Breast Cancer Survivorship among African Immigrant Women: A Qualitative Inquiry

Tuesday, November 3, 2015

Ebun Ebunlomo, PHD, MPH, MCHES, Public Health Program, School of Health Sciences, American Public University, Charles Town, WV
Sheryl A. McCurdy, PhD, School of Public Health, University of Texas Houston Health Sciences Center, Houston, TX
Melissa Peskin, PhD, Center for Health Promotion and Prevention Research, University of Texas Health Science Center-Houston, Houston, TX
Luisa Franzini, PhD, Management, Policy and Community Health Division, University of Texas School of Public Health, Houston, TX
Over the years, researchers have employed qualitative inquiry to elucidate cultural understandings of health and illness, and their implications for educational outreach efforts and clinical practices. In this study, we describe the breast cancer experience of African immigrant women in the United States, how they craft their stories from diagnosis through treatment, and the impact of breast cancer on their lives. We conducted interviews with ten African immigrant breast cancer survivors living in Houston, Texas. Audio-recorded interviews were transcribed and reviewed several times in order to identify major themes underlying participants’ stories. Participants were from Nigeria, Uganda and Kenya. Their ages ranged from 38 to 65 years old; surviving breast cancer for one to 25 years. Only two of the participants had a family history of breast cancer. Also, most of the participants’ diagnoses (six) were discovered through breast self-exam. The four major themes that emerged in this study are: African identity and disclosure, exposure, womanhood and sexuality, and linguistic gap / lost in translation. To illustrate each theme, direct quotes from participants have been included. To our knowledge, this study represents the first formative research endeavor exploring the experience of African breast cancer survivors, and it shows a unique perspective on how these women conceptualize their experience with breast cancer. It also provides great insights into how African immigrant women see themselves in relation to other breast cancer survivors living in the United States. Study findings also have implications for future breast health promotion initiatives and policy recommendations.

Learning Areas:

Diversity and culture
Planning of health education strategies, interventions, and programs
Social and behavioral sciences

Learning Objectives:
Describe the breast cancer experience of African immigrant women in the United States; identify unique aspects of breast cancer survivorship discourse among African immigrant women; and list implications for breast health promotion and policy recommendations

Keyword(s): Cancer and Women’s Health, Immigrant Health

Presenting author's disclosure statement:

Qualified on the content I am responsible for because: I have been conducting community-based participatory research among African immigrant populations for over seven years.
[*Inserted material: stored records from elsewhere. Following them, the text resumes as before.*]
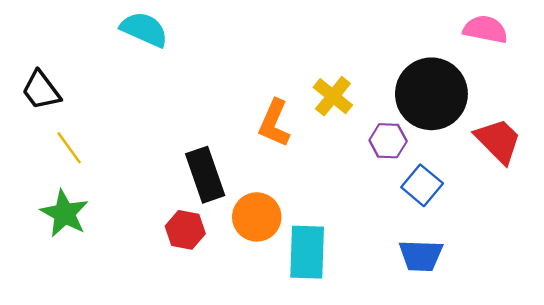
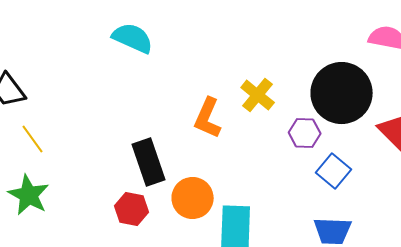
cyan semicircle: (144, 29) -> (133, 38), moved

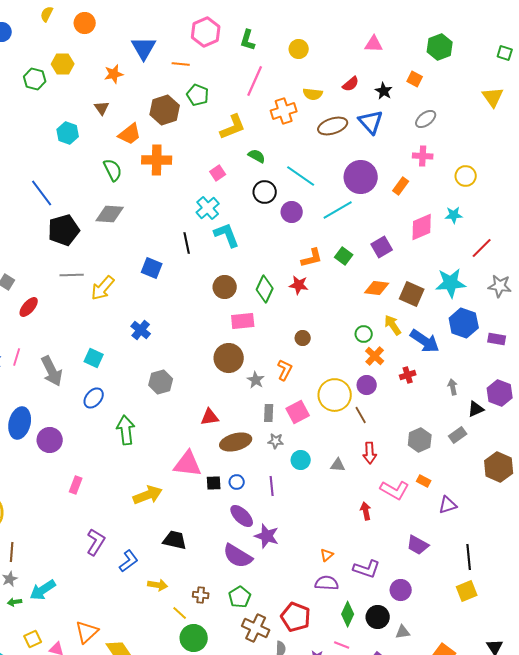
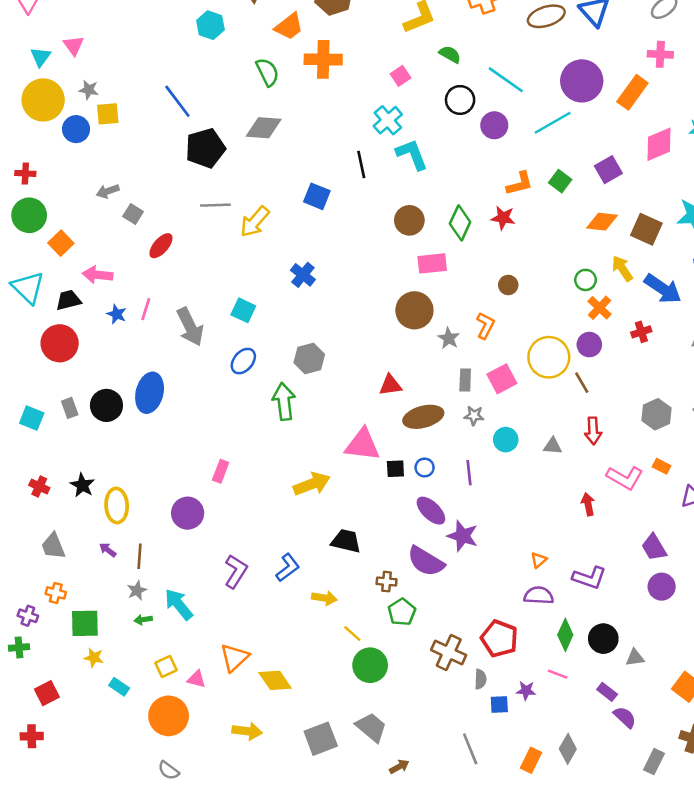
orange rectangle: (401, 186) -> (632, 92), size x1.5
gray hexagon: (161, 382) -> (309, 358), moved
purple circle: (50, 440) -> (188, 513), moved
purple L-shape: (96, 542) -> (236, 571), moved
purple trapezoid: (418, 545) -> (654, 547), turned 30
cyan arrow: (43, 590) -> (179, 604), turned 84
purple circle: (401, 590) -> (662, 587), moved
brown cross: (201, 595) -> (387, 582), moved
green pentagon: (240, 597) -> (402, 612), moved

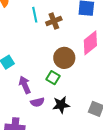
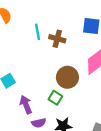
brown cross: (54, 21) -> (57, 39), turned 35

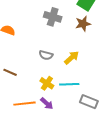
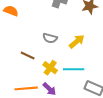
brown line: (10, 72) -> (28, 55), moved

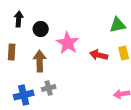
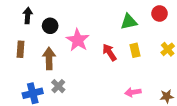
red arrow: (99, 55) -> (109, 52), turned 42
gray cross: (49, 88) -> (58, 86), turned -32

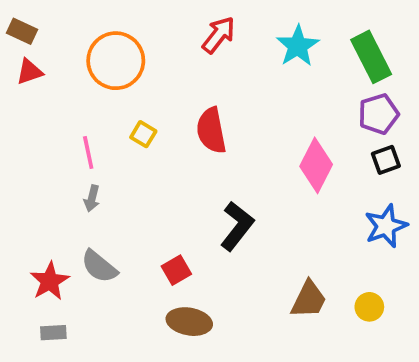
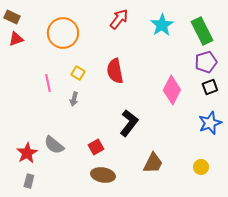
gray arrow: (92, 198) -> (74, 99), moved
brown trapezoid: (309, 300) -> (153, 163), moved
gray rectangle: (53, 333) -> (29, 181), turned -72

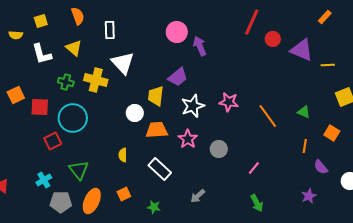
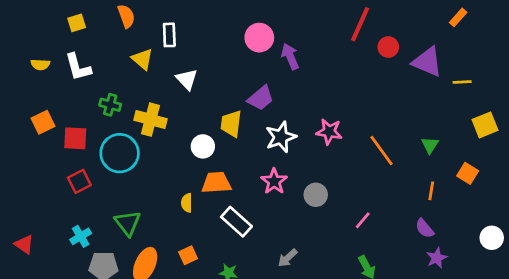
yellow semicircle: (16, 35) -> (40, 64), moved
yellow triangle: (74, 48) -> (142, 59), moved
white triangle: (123, 63) -> (187, 79), size x0.7
yellow cross: (96, 80) -> (150, 120), moved
green triangle: (304, 112) -> (430, 145), turned 40
orange trapezoid: (157, 130) -> (216, 183), moved
red square: (53, 141) -> (79, 181), moved
purple semicircle: (321, 167) -> (425, 228), moved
I have received graduate-level training in mixed methods approaches for assessing population-level health priorities and developing effective health promotion programs to address those identified needs. In addition, I was a Susan G. Komen Breast Cancer Disparities Trainee and a Cancer Prevention Research Institute of Texas Innovation Pre-doctoral Fellow at the University of Texas Health Science Center at Houston.
Any relevant financial relationships? No

I agree to comply with the American Public Health Association Conflict of Interest and Commercial Support Guidelines, and to disclose to the participants any off-label or experimental uses of a commercial product or service discussed in my presentation.